Firewood Guy USA said:


> Oh ! I guess you mean now, is what he posted is not what he ment. Thats all most like saying "don't do what I do, do what I say !" OK, I get it now. Peace



Not that a Badger ever enjoys defending a FIB however, I think Jags is simply pointing out how different the markets are and doing it with a heavy dose of sarcasm. I don't think he is suggesting that you are literally a crook. To me it the same as the fact that my house in WI would be worth five times as much if I could sell it in CA. People price their product on what the local market will bear. Jags is correct in that if you tried to sell firewood at your price in WI, IL, MN, etc. you wouldn't sell one stick at that price.

See, Jags, you can make a point and be more tactful. How are the Bear doing? :hmm3grin2orange:


----------



## Firewood Guy USA (Oct 2, 2007)

rguseman said:


> Not that a Badger ever enjoys defending a FIB however, I think Jags is simply pointing out how different the markets are and doing it with a heavy dose of sarcasm. I don't think he is suggesting that you are literally a crook. To me it the same as the fact that my house in WI would be worth five times as much if I could sell it in CA. People price their product on what the local market will bear. Jags is correct in that if you tried to sell firewood at your price in WI, IL, MN, etc. you wouldn't sell one stick at that price.
> 
> See, Jags, you can make a point and be more tactful. How are the Bear doing? :hmm3grin2orange:



I think you and Jags are somewhat mistaken. If you offer a better product and provide a better service than your compeditors, I think you will have a better chance in any business in offering better quality,quanity and service to the consumer. WI, IL, MN and etc is no different than NH, MA , ME, RI and CT that we deliver to. Some of my compeditors said the same thing to me back 19 years ago and had the same thoughts as you and Jags. But after 19 years of selling firewood, I'm still going strong. So as to your "local price market theory", I think you are still mistaken. Peace !


----------



## cantcutter (Oct 2, 2007)

Not much demand for it in this part of the country..... But the tree services sell it at crazy prices.....They don't sell by the cord either which is illegal in most areas. I called for a price a few year ago and the one place wanted 165.00 for 4x16 ft what ever that is?? I said that I wanted to split it myself and they have been letting me take all I want since for free.


----------



## rguseman (Oct 2, 2007)

Firewood Guy USA said:


> I think you and Jags are somewhat mistaken. If you offer a better product and provide a better service than your compeditors, I think you will have a better chance in any business in offering better quality,quanity and service to the consumer. WI, IL, MN and etc is no different than NH, MA , ME, RI and CT that we deliver to. Some of my compeditors said the same thing to me back 19 years ago and had the same thoughts as you and Jags. But after 19 years of selling firewood, I'm still going strong. So as to your "local price market theory", I think you are still mistaken. Peace !

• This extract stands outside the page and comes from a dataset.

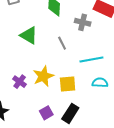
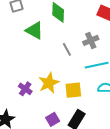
gray cross: (83, 22) -> (91, 40), moved, turned -35
green triangle: (29, 35) -> (34, 30), moved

I agree entirely with your statement. If you offer a better product, better price etc., you will be able to demand a higher price. However, I do believe the local market sets the ceiling. Around here typical per cord price is around $240 for hardwood. Would someone pay $275-$280? Probably, but that would be about the top end.

Obviously, supply and demand is a factor. I suspect that there is more cheap /free wood readily available in this market so people aren't buying as much wood from firewood suppliers which also keeps prices down.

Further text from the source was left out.